The conditional constraint of insufficient means works across familial networks. The case of a father of three sons who does not work regularly anymore illustrates the following point. His sons work as a tailor, labourer, and priest in a local mosque in Kolatoli respectively. They consider themselves poor. The father had an aspiration to send one of his sons to work abroad to send remittances home. However, he never had enough money to diversify their existing livelihoods. He describes the phenomenon as:

I have already grown old. But my sons and I, we are in a combined family. My son is a priest here in Kuakata. What will he do outside? Migration needs money. We don’t have that money.

Age, gender, and disability in at-risk households can reduce their respective coping capacities, simultaneously creating place-based constraints. The means and agency to migrate are thus linked to socio-demographic constraints, specifically those relating to financial and social capital and the flexibility and stability of social and knowledge networks. To illustrate, a day labourer respondent has a family of four members in Kolatoli. He explains the social context uncertainties that he faces:

Let’s say I go somewhere new. I am not known to anybody there. I will have to work to live there. It’s not like that that I go somewhere, buy a business. On the other hand, everybody knows me since I was a child. Everybody calls me if they need someone to work.

Familiarity, networks of association, and bonding capital create conditions of livelihood stability. The expressed concern for a lack of social networks in other places then becomes a barrier to regional outmigration. In Bangladesh, place-based social capital is a significant factor in employment in both rural and urban areas. Those with substantial social capital across a place-based network use this to build resilience (Matin et al., 2018).

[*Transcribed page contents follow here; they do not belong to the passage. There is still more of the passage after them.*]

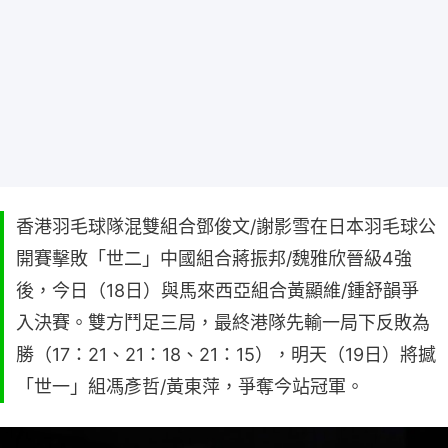
香港羽毛球隊混雙組合鄧俊文/謝影雪在日本羽毛球公
開賽擊敗「世二」中國組合蔣振邦/魏雅欣晉級4強
後，今日（18日）與馬來西亞組合黃顯維/鍾舒韻爭
入決賽。雙方鬥足三局，最終港隊先輸一局下反敗為
勝（17：21、21：18、21：15），明天（19日）將撼
「世一」組馮彥哲/黃東萍，爭奪今站冠軍。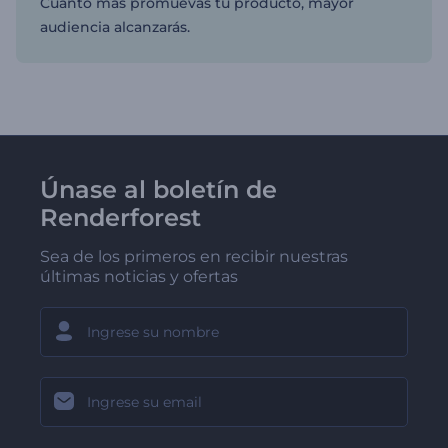
Cuanto más promuevas tu producto, mayor
audiencia alcanzarás.
Únase al boletín de
Renderforest
Sea de los primeros en recibir nuestras
últimas noticias y ofertas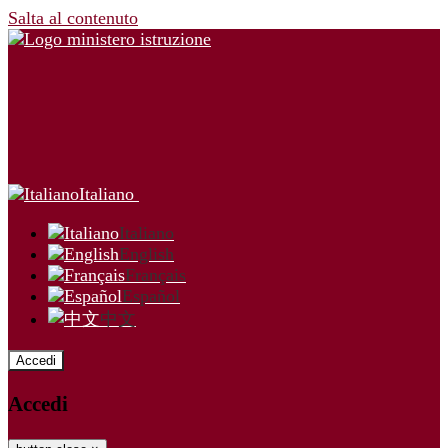
Salta al contenuto
Italiano
Italiano
English
Français
Español
中文
Accedi
Accedi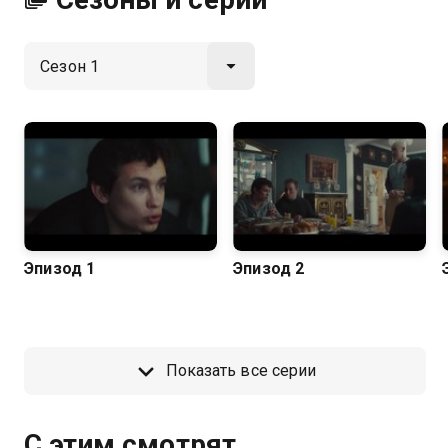
Эпизод 1
Эпизод 2
Показать все серии
С этим смотрят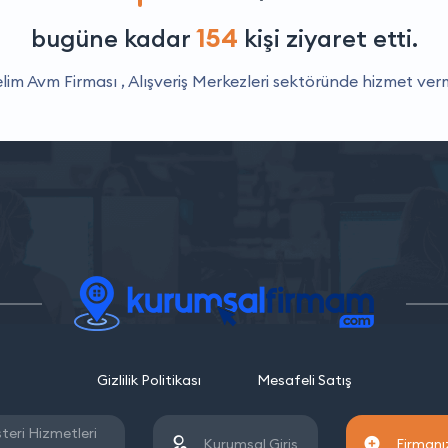
154
bugüne kadar
kişi ziyaret etti.
lim Avm Firması ,
Alışveriş Merkezleri
sektöründe hizmet verm
Gizlilik Politikası
Mesafeli Satış
teri Hizmetleri
Kurumsal Giriş
Firmanız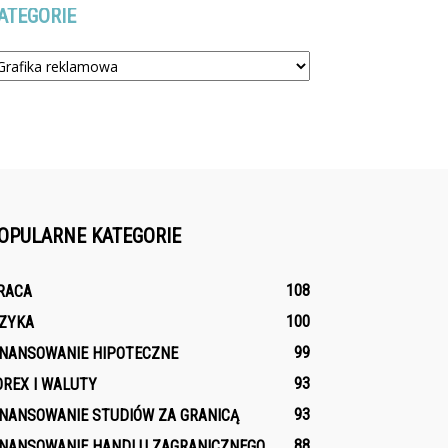
ATEGORIE
tegorie
OPULARNE KATEGORIE
108
RACA
100
IZYKA
99
INANSOWANIE HIPOTECZNE
93
OREX I WALUTY
93
INANSOWANIE STUDIÓW ZA GRANICĄ
88
INANSOWANIE HANDLU ZAGRANICZNEGO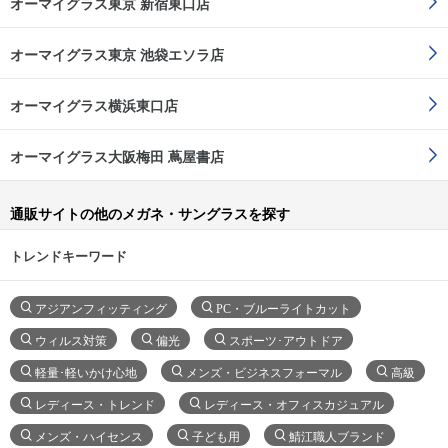
オーマイグラス東京 新宿東口店
オーマイグラス東京 池袋エソラ店
オーマイグラス横浜東口店
オーマイグラス大阪梅田 蔦屋書店
通販サイトの他のメガネ・サングラスを探す
トレンドキーワード
アジアンフィッティング
PC・ブルーライトカット
ウィルス対策
偏光
スポーツ･アウトドア
軽量･軽いかけ心地
メンズ・ビジネスフォーマル
高級
レディース・トレンド
レディース・オフィスカジュアル
メンズ・ハイセンス
子ども用
鯖江職人ブランド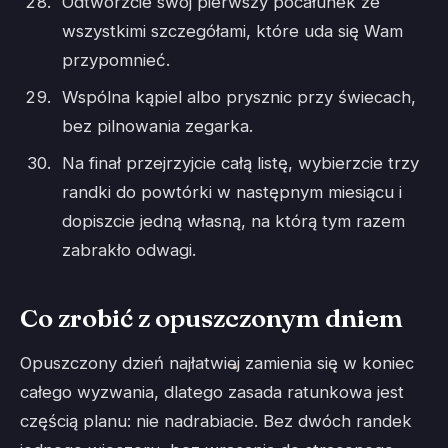
Odtwórzcie swój pierwszy pocałunek ze
wszystkimi szczegółami, które uda się Wam
przypomnieć.
Wspólna kąpiel albo prysznic przy świecach,
bez pilnowania zegarka.
Na finał przejrzyjcie całą listę, wybierzcie trzy
randki do powtórki w następnym miesiącu i
dopiszcie jedną własną, na którą tym razem
zabrakło odwagi.
Co zrobić z opuszczonym dniem
Opuszczony dzień najłatwiej zamienia się w koniec
całego wyzwania, dlatego zasada ratunkowa jest
częścią planu: nie nadrabiacie. Bez dwóch randek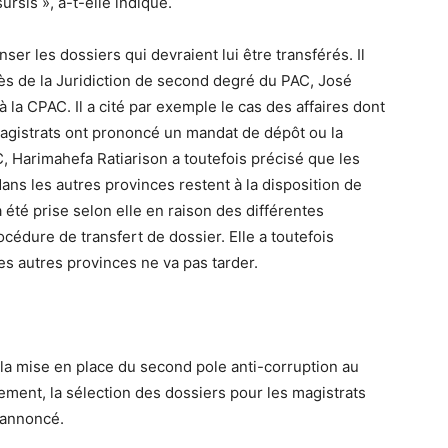
rsis », a-t-elle indiqué.
er les dossiers qui devraient lui être transférés. Il
rès de la Juridiction de second degré du PAC, José
 la CPAC. Il a cité par exemple le cas des affaires dont
magistrats ont prononcé un mandat de dépôt ou la
C, Harimahefa Ratiarison a toutefois précisé que les
ns les autres provinces restent à la disposition de
a été prise selon elle en raison des différentes
cédure de transfert de dossier. Elle a toutefois
s autres provinces ne va pas tarder.
la mise en place du second pole anti-corruption au
ement, la sélection des dossiers pour les magistrats
e annoncé.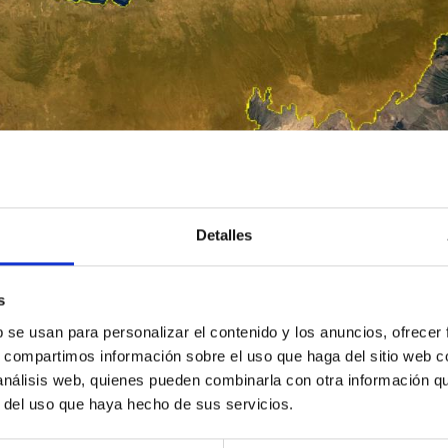
Detalles
s
b se usan para personalizar el contenido y los anuncios, ofrecer
s, compartimos información sobre el uso que haga del sitio web 
 análisis web, quienes pueden combinarla con otra información q
r del uso que haya hecho de sus servicios.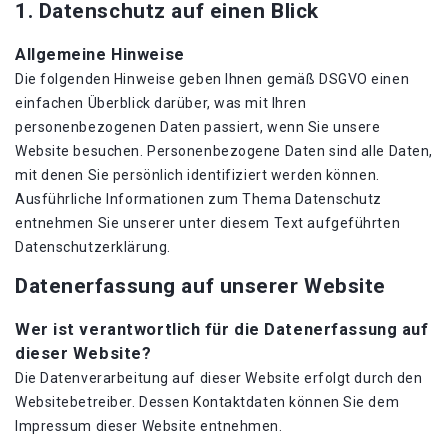
1. Datenschutz auf einen Blick
Allgemeine Hinweise
Die folgenden Hinweise geben Ihnen gemäß DSGVO einen
einfachen Überblick darüber, was mit Ihren
personenbezogenen Daten passiert, wenn Sie unsere
Website besuchen. Personenbezogene Daten sind alle Daten,
mit denen Sie persönlich identifiziert werden können.
Ausführliche Informationen zum Thema Datenschutz
entnehmen Sie unserer unter diesem Text aufgeführten
Datenschutzerklärung.
Datenerfassung auf unserer Website
Wer ist verantwortlich für die Datenerfassung auf
dieser Website?
Die Datenverarbeitung auf dieser Website erfolgt durch den
Websitebetreiber. Dessen Kontaktdaten können Sie dem
Impressum dieser Website entnehmen.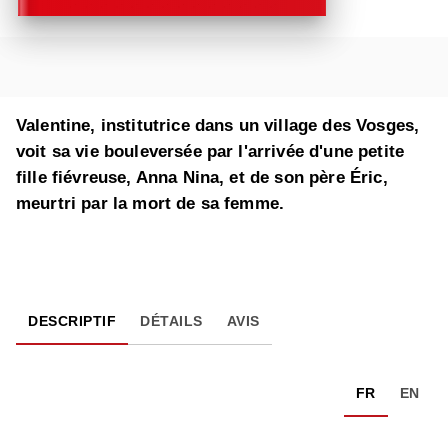
Valentine, institutrice dans un village des Vosges,
voit sa vie bouleversée par l'arrivée d'une petite
fille fiévreuse, Anna Nina, et de son père Éric,
meurtri par la mort de sa femme.
DESCRIPTIF
DÉTAILS
AVIS
FR
EN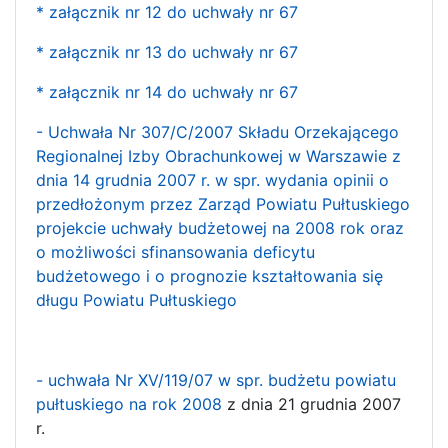
* załącznik nr 12 do uchwały nr 67
* załącznik nr 13 do uchwały nr 67
* załącznik nr 14 do uchwały nr 67
- Uchwała Nr 307/C/2007 Składu Orzekającego
Regionalnej Izby Obrachunkowej w Warszawie z
dnia 14 grudnia 2007 r. w spr. wydania opinii o
przedłożonym przez Zarząd Powiatu Pułtuskiego
projekcie uchwały budżetowej na 2008 rok oraz
o możliwości sfinansowania deficytu
budżetowego i o prognozie kształtowania się
długu Powiatu Pułtuskiego
- uchwała Nr XV/119/07 w spr. budżetu powiatu
pułtuskiego na rok 2008
z dnia 21 grudnia 2007
r.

The capacity to migrate is not just a matter of financial assets but how an individual can utilise those assets within broader a broader context of social, political, and institutional constraints. The challenges of weak political governance at national-to-local scales result in inefficient risk management and climate maladaptation. Examples of weak governance can be seen in land management and administrative practices. For example, a male subsistence rice farmer in Tolatoli self-describes as having a small amount of private land and considers himself poor. The participant describes poor governance and corruption limiting his ability to take migratory decisions:

Increased land price has created many problems for us. Even if you have records in the land registry, you can’t have the land. The politically powerful people in society are taking control of the land by producing false documents and using local goons.

Mobility for rural people requires stable land management systems and governance, clear tenure and ownership rights, rights of access, and support mechanisms for financing land use and making productive use of land. Under conditions of what is reported as corrupt local governance, the breakdown in land management systems becomes a key constraint on the migratory agency. However, state intervention in the provision of early warning systems and emergency shelters has been considerably more effective, leading to significant reductions in disaster-related fatalities and injuries across the country. Yet such successes have unintended consequences of creating a false sense of security in the long-term efficacy of state-led disaster risk reduction (in line with White (1954) concept of the ‘levee effect’, whereby disaster protection measures act as a perverse incentive to remain or settle in high-risk locations). It remains to be seen whether it will be the failure in such measures that ultimately incentivises local people to migrate, and if so, at what scale of severity such failure might occur.

Geographic location shapes patterns of human-place relationships through access to natural resources and livelihood provision. For the poorest people, areas of abundant natural resources are increasingly prone to cyclones and storm surges, for example, a smallholding farmer in Tolatuli farms chillies, butternut squash, and bitter vegetables. Extreme precipitation or wind will destroy the entire crop. In 2019, this farmer lost his chilli farm entirely along with thousands of other farmers. In response to why he still lives in the region, he responded:

I neither know any business nor can get a job. I could not study. My parents died when I was young. I had to work to keep the family going… To survive, what other work can we do? If we want to live, we have to work [on my farmlands].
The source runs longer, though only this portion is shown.